The average home is now worth £279,431, 7.1 times more than the typical annual salary, which is £39,402.
In London, however, the average property is now worth £534,977 - which is 9.7 times more than wages in the city.
Jonathan Rolande, from the NAPB, said the disparity is going to get worse as the year progresses. He warned: “We can expect to see people living in London and the southeast facing prices which are ten times their annual salary by the end of this year."
"But this isn’t an issue restricted to those regions. Right across the UK, house prices continue to rise at a far higher rate than wages."
In England, the North-East is the most affordable area to buy a home as the average house price is £162,692 - around four times local income.
Inverclyde is the cheapest area in Scotland, where you need to spend just more than three times the average salary.
Overall, it takes 5.1 times your average salary to become a homeowner in Scotland, compared to the 7.1 UK figure.
Whilst a dwindling amount of available homes is a major reason for this contrast, soaring energy prices, growing inflation, and the war in Ukraine are all contributing to the crisis.
Rolande said: "We are also seeing a spike in graduate pay. This is leading to some properties at the lower end, which would traditionally be targeted at first-time buyers, rising steeply in price as well. It’s a nightmare situation but underlines the need to fast-track building programmes to ensure we have more homes on the market."
The national shortage of available housing is, naturally, having a knock-on effect on rent prices, driving up costs in the more popular areas, where properties remain scarce.
“In many areas, people are offering to pay over and above the advertised rates just to secure a property. In other cases, tenants are signing up for longer contracts than they might otherwise agree to,” Rolande said.
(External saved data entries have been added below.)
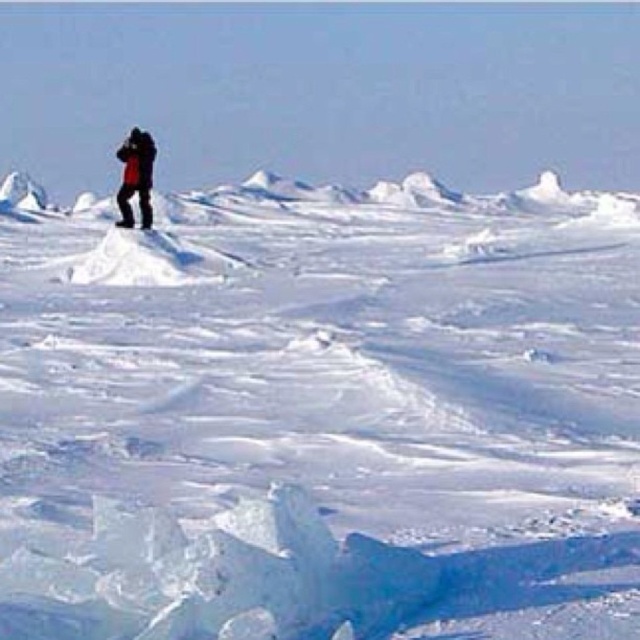 Question: Does white frosty snow at center have a greater width compared to red jacket at upper left?

Choices:
 (A) no
 (B) yes

Answer: (B)

Question: Where is white frosty snow at center located in relation to red jacket at upper left in the image?

Choices:
 (A) right
 (B) left

Answer: (A)

Question: Which of the following is the farthest from the observer?

Choices:
 (A) (17, 600)
 (B) (136, 184)

Answer: (B)

Question: Is white frosty snow at center thinner than red jacket at upper left?

Choices:
 (A) no
 (B) yes

Answer: (A) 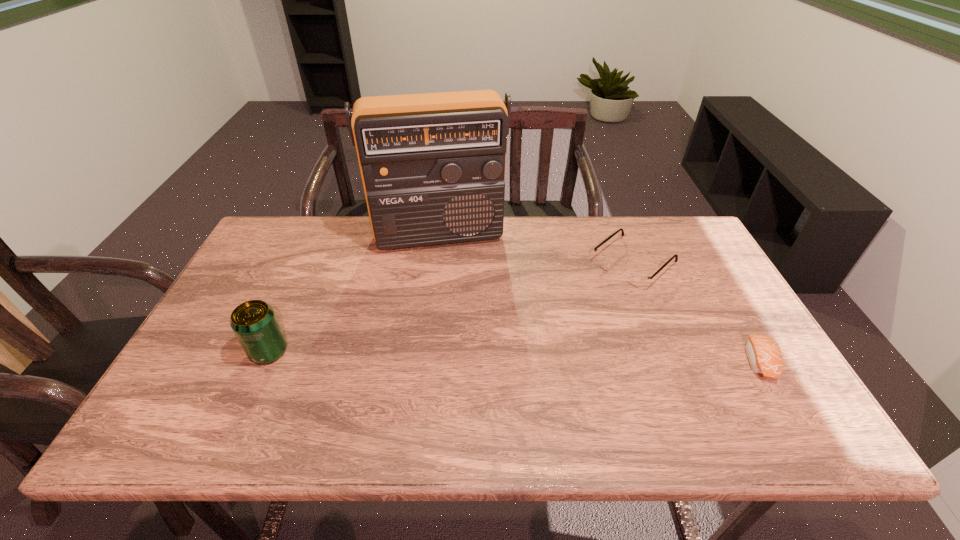 Locate which object is the second closest to the spectacles. Please provide its 2D coordinates. Your answer should be formatted as a tuple, i.e. [(x, y)], where the tuple contains the x and y coordinates of a point satisfying the conditions above.

[(432, 165)]

Where is `vacant space that satisfies the following two spatial constraints: 1. on the front side of the sushi; 2. on the left side of the beer can`? Image resolution: width=960 pixels, height=540 pixels. vacant space that satisfies the following two spatial constraints: 1. on the front side of the sushi; 2. on the left side of the beer can is located at coordinates (265, 361).

At what (x,y) coordinates should I click in order to perform the action: click on free location that satisfies the following two spatial constraints: 1. on the front side of the spectacles; 2. on the left side of the rightmost object. Please return your answer as a coordinate pair (x, y). The height and width of the screenshot is (540, 960). Looking at the image, I should click on click(671, 361).

At what (x,y) coordinates should I click in order to perform the action: click on vacant point that satisfies the following two spatial constraints: 1. on the front side of the sushi; 2. on the left side of the second object from right to left. Please return your answer as a coordinate pair (x, y). The width and height of the screenshot is (960, 540). Looking at the image, I should click on (671, 361).

Where is `free space in the image that satisfies the following two spatial constraints: 1. on the back side of the leftmost object; 2. on the left side of the third object from left to right`? The height and width of the screenshot is (540, 960). free space in the image that satisfies the following two spatial constraints: 1. on the back side of the leftmost object; 2. on the left side of the third object from left to right is located at coordinates (308, 264). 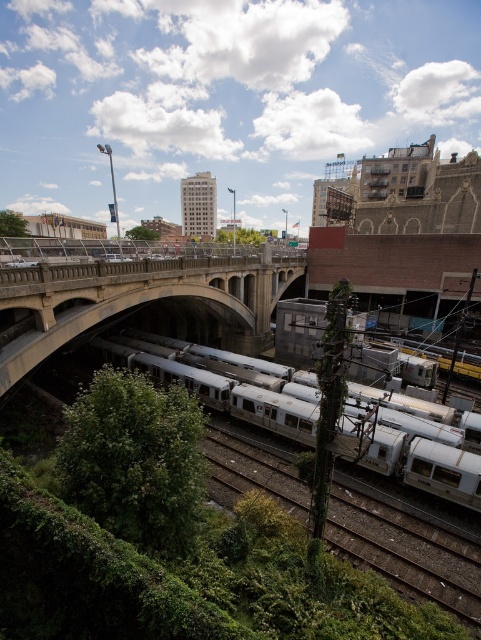 Does metallic train tracks at lower center come behind white metallic train at center?

Yes, metallic train tracks at lower center is further from the viewer.

Between metallic train tracks at lower center and white metallic train at center, which one is positioned lower?

metallic train tracks at lower center

Who is more forward, (393, 572) or (450, 468)?

Point (393, 572)

Find the location of a particular element. The image size is (481, 640). metallic train tracks at lower center is located at coordinates coord(406,547).

Which of these two, concrete bridge at left or white metallic train at center, stands shorter?

With less height is white metallic train at center.

Does concrete bridge at left have a lesser width compared to white metallic train at center?

In fact, concrete bridge at left might be wider than white metallic train at center.

At what (x,y) coordinates should I click in order to perform the action: click on concrete bridge at left. Please return your answer as a coordinate pair (x, y). The height and width of the screenshot is (640, 481). Looking at the image, I should click on (140, 301).

Does concrete bridge at left appear on the right side of metallic train tracks at lower center?

In fact, concrete bridge at left is to the left of metallic train tracks at lower center.

From the picture: Measure the distance from concrete bridge at left to metallic train tracks at lower center.

The distance of concrete bridge at left from metallic train tracks at lower center is 16.86 meters.

Which is behind, point (250, 284) or point (457, 545)?

The point (250, 284) is behind.

You are a GUI agent. You are given a task and a screenshot of the screen. Output one action in this format:
    pyautogui.click(x=<x>, y=<y>)
    Task: Click on the concrete bridge at left
    Image resolution: width=481 pixels, height=640 pixels.
    Given the screenshot: What is the action you would take?
    pyautogui.click(x=140, y=301) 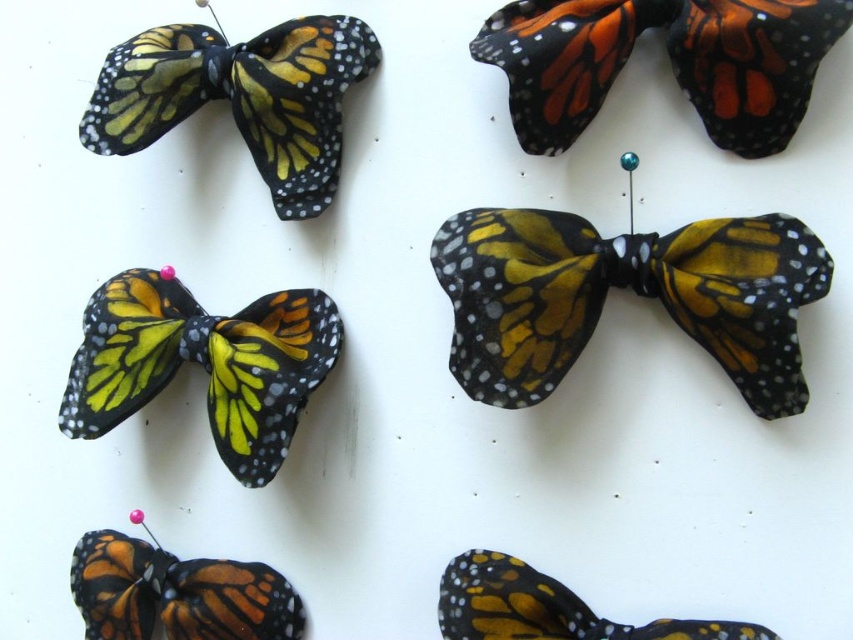 You are an interior designer arranging decorative items on a white wall. You have a matte fabric butterfly at upper left and a matte black bow at bottom right. Based on their positions, which object is more to the left?

The matte fabric butterfly at upper left is more to the left than the matte black bow at bottom right. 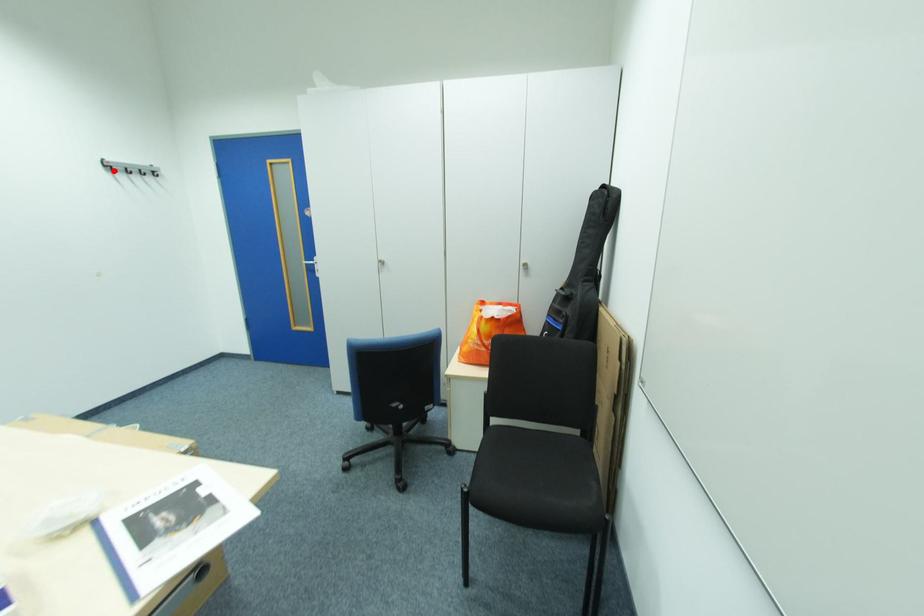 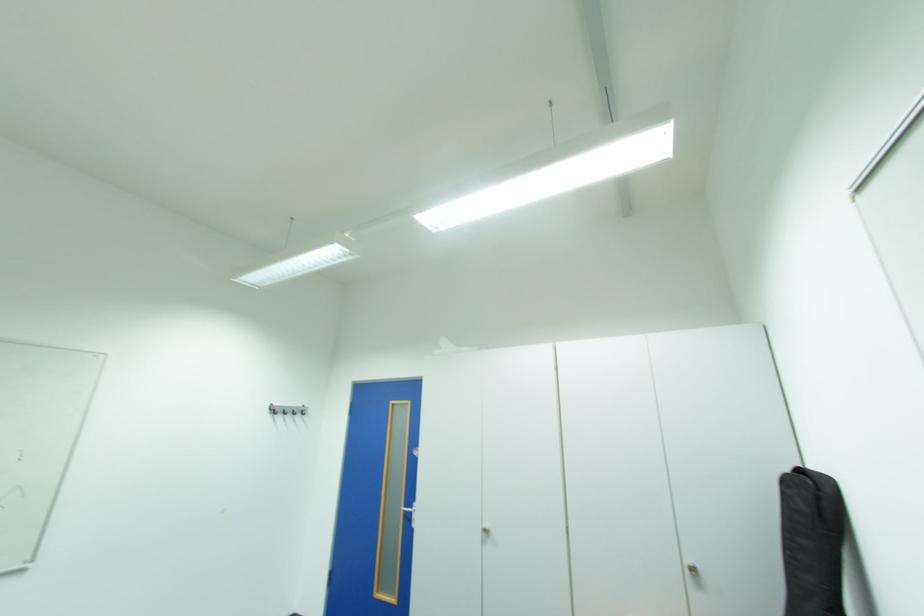 Question: I am providing you with two images of the same scene from different viewpoints. A red point is marked on the first image. Is the red point's position out of view in image 2?

Choices:
 (A) Yes
 (B) No

Answer: (B) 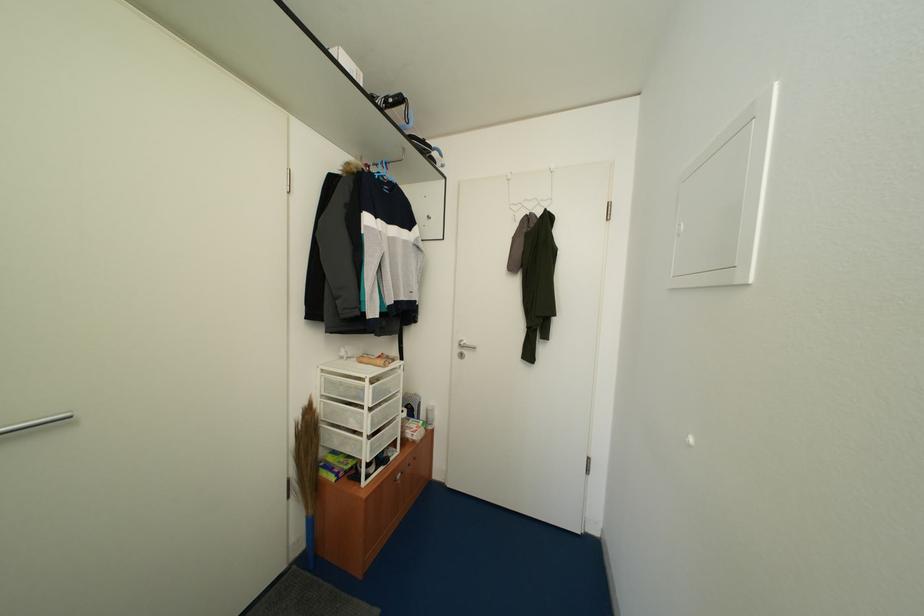 What are the coordinates of `silver cabinet handle` in the screenshot? It's located at (397, 476). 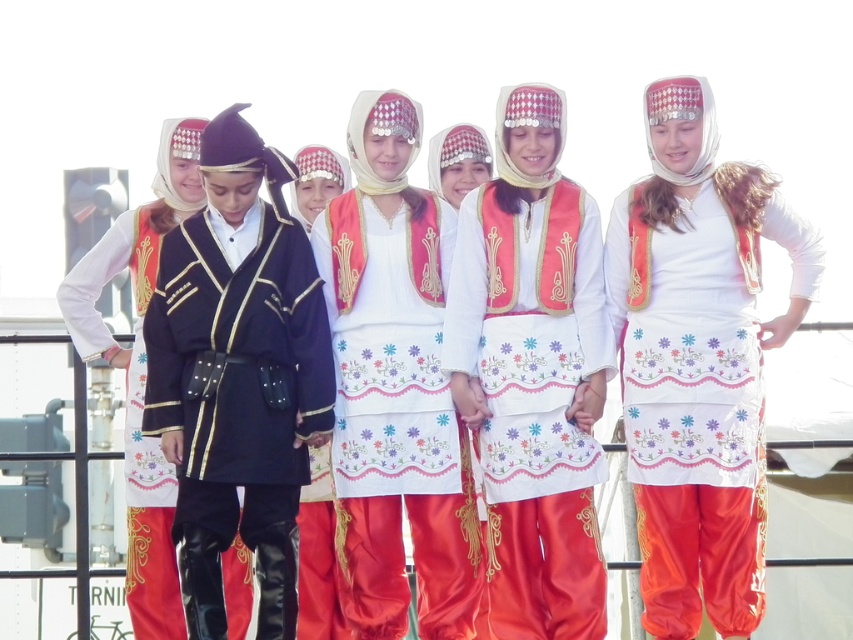 Question: Which object is the farthest from the shiny black coat at center?

Choices:
 (A) white satin skirt at center
 (B) embroidered silk dress at center

Answer: (A)

Question: Based on their relative distances, which object is nearer to the white satin skirt at center?

Choices:
 (A) matte black vest at left
 (B) white satin dress at center

Answer: (B)

Question: Can you confirm if shiny black coat at center is wider than matte black vest at left?

Choices:
 (A) no
 (B) yes

Answer: (A)

Question: Among these points, which one is farthest from the camera?

Choices:
 (A) (305, 388)
 (B) (549, 515)

Answer: (A)

Question: Is white satin skirt at center wider than white satin dress at center?

Choices:
 (A) yes
 (B) no

Answer: (A)

Question: Does white satin skirt at center appear on the left side of white satin dress at center?

Choices:
 (A) yes
 (B) no

Answer: (B) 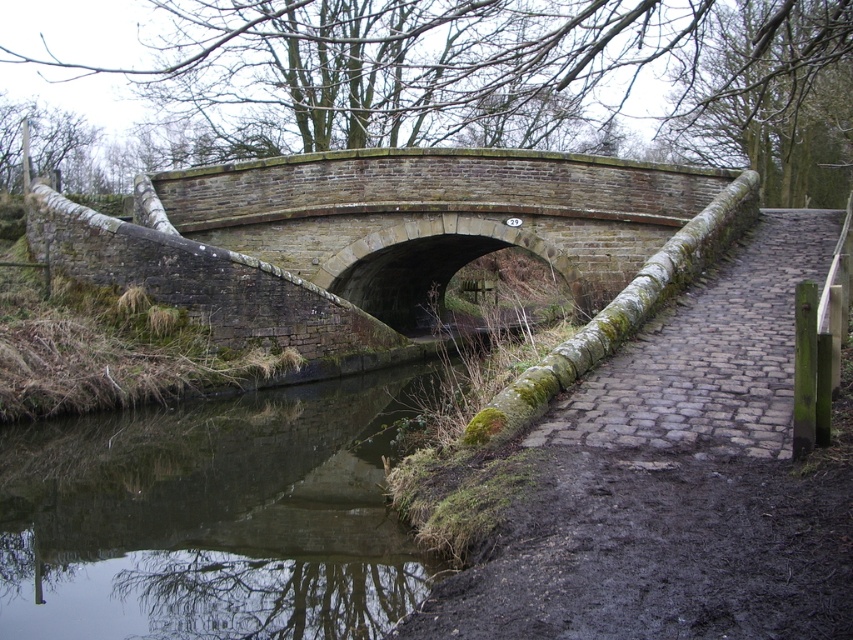 Question: Which object is positioned closest to the gray cobblestone path at center?

Choices:
 (A) brick stone bridge at center
 (B) green mossy water at lower left

Answer: (B)

Question: Can you confirm if green mossy water at lower left is positioned above gray cobblestone path at center?

Choices:
 (A) no
 (B) yes

Answer: (A)

Question: Can you confirm if brick stone bridge at center is positioned to the right of gray cobblestone path at center?

Choices:
 (A) yes
 (B) no

Answer: (B)

Question: Does brick stone bridge at center have a lesser width compared to gray cobblestone path at center?

Choices:
 (A) no
 (B) yes

Answer: (A)

Question: Which point is closer to the camera?

Choices:
 (A) green mossy water at lower left
 (B) gray cobblestone path at center

Answer: (A)

Question: Among these points, which one is farthest from the camera?

Choices:
 (A) (320, 586)
 (B) (328, 260)

Answer: (B) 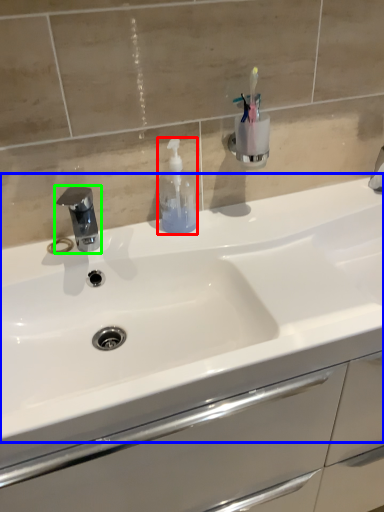 Question: Which object is positioned farthest from soap dispenser (highlighted by a red box)? Select from sink (highlighted by a blue box) and tap (highlighted by a green box).

Choices:
 (A) sink
 (B) tap

Answer: (A) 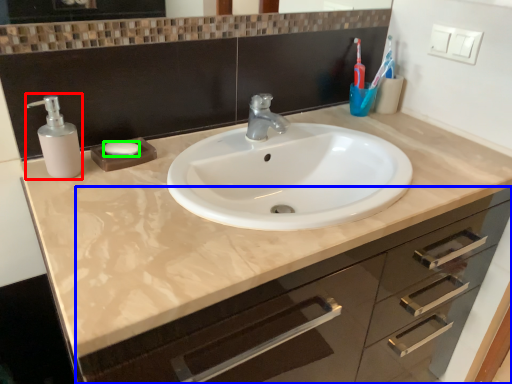 Question: Which object is the closest to the soap dispenser (highlighted by a red box)? Choose among these: bathroom cabinet (highlighted by a blue box) or soap (highlighted by a green box).

Choices:
 (A) bathroom cabinet
 (B) soap

Answer: (B) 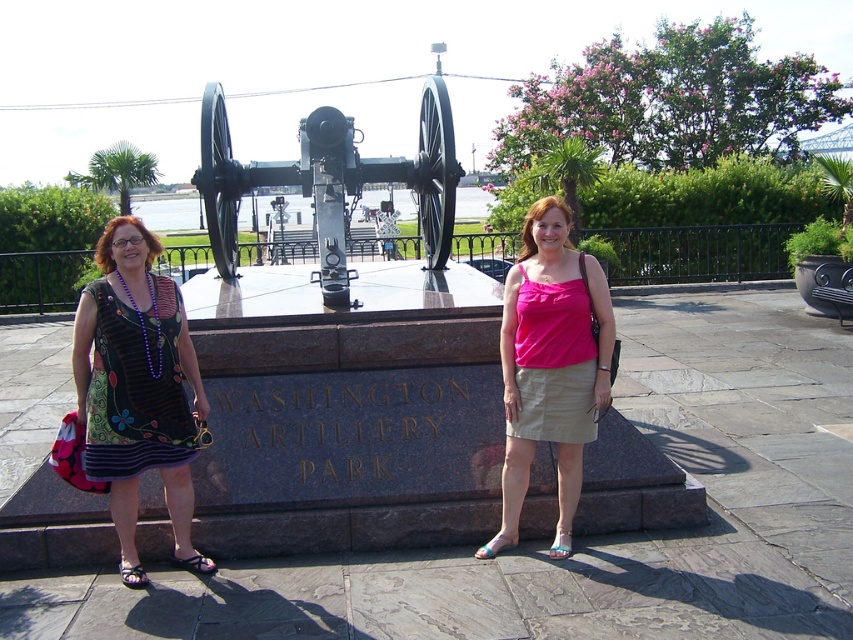 Is floral dress at left above pink fabric tank top at center?

No.

Which is more to the left, floral dress at left or pink fabric tank top at center?

floral dress at left

Does point (160, 250) lie in front of point (598, 289)?

Yes.

At what (x,y) coordinates should I click in order to perform the action: click on floral dress at left. Please return your answer as a coordinate pair (x, y). Looking at the image, I should click on click(x=137, y=388). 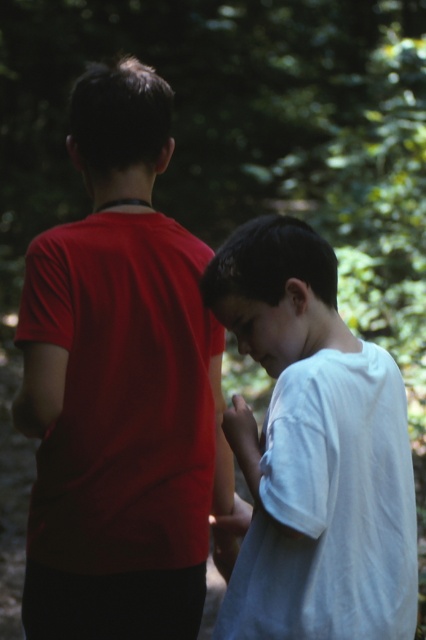 Question: Does matte red t-shirt at left have a lesser width compared to white cotton shirt at right?

Choices:
 (A) yes
 (B) no

Answer: (B)

Question: Which of the following is the farthest from the observer?

Choices:
 (A) (155, 605)
 (B) (414, 628)

Answer: (A)

Question: Among these objects, which one is farthest from the camera?

Choices:
 (A) white cotton shirt at right
 (B) matte red t-shirt at left

Answer: (B)

Question: Can you confirm if matte red t-shirt at left is bigger than white cotton shirt at right?

Choices:
 (A) no
 (B) yes

Answer: (B)

Question: Does matte red t-shirt at left appear on the left side of white cotton shirt at right?

Choices:
 (A) no
 (B) yes

Answer: (B)

Question: Which of the following is the farthest from the observer?

Choices:
 (A) matte red t-shirt at left
 (B) white cotton shirt at right

Answer: (A) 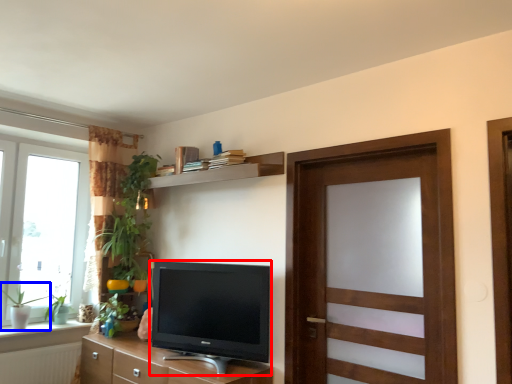 Question: Which object is closer to the camera taking this photo, television (highlighted by a red box) or plant (highlighted by a blue box)?

Choices:
 (A) television
 (B) plant

Answer: (A) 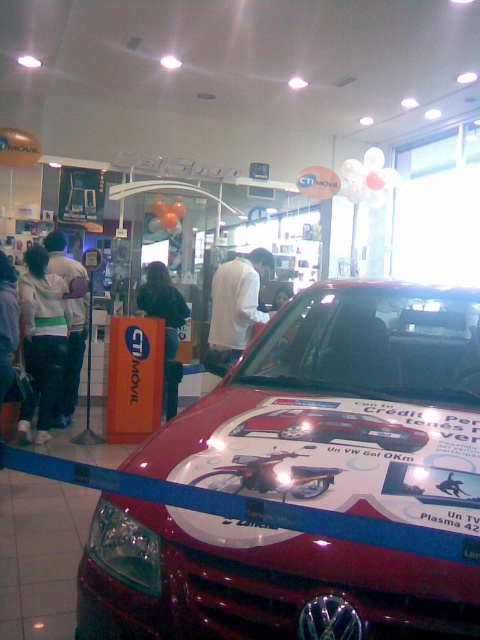 You are a salesperson in the car dealership. You see a customer wearing a white matte shirt at center and a dark fabric jacket at center. The customer wants to know which of their clothes is more likely to show wrinkles. Based on the description, which one would you point out?

The white matte shirt at center is thinner than the dark fabric jacket at center, so the white matte shirt at center is more likely to show wrinkles because thinner fabrics tend to wrinkle more easily.

You are standing in the car dealership and need to find the white fleece jacket at left. According to the scene description, where should you look to find it?

The white fleece jacket at left is located at point (41, 340), so you should look towards the lower left area of the scene. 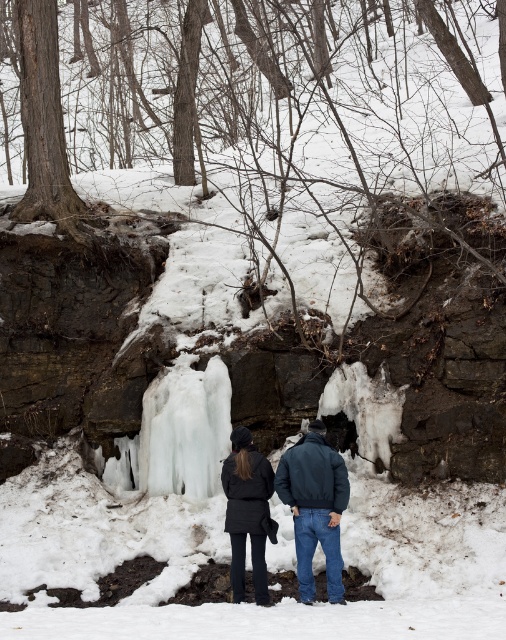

On claims that house prices are about to crash, Rolande added: “It’s too early to say that this will happen. It’s fair to say we have probably hit a peak in terms of house price rises, but there are still some regions where prices are rising albeit at a slower rate."
"We can expect to see a levelling between July and October. The tipping point could come in the Winter when the cost of living crisis really starts to bite."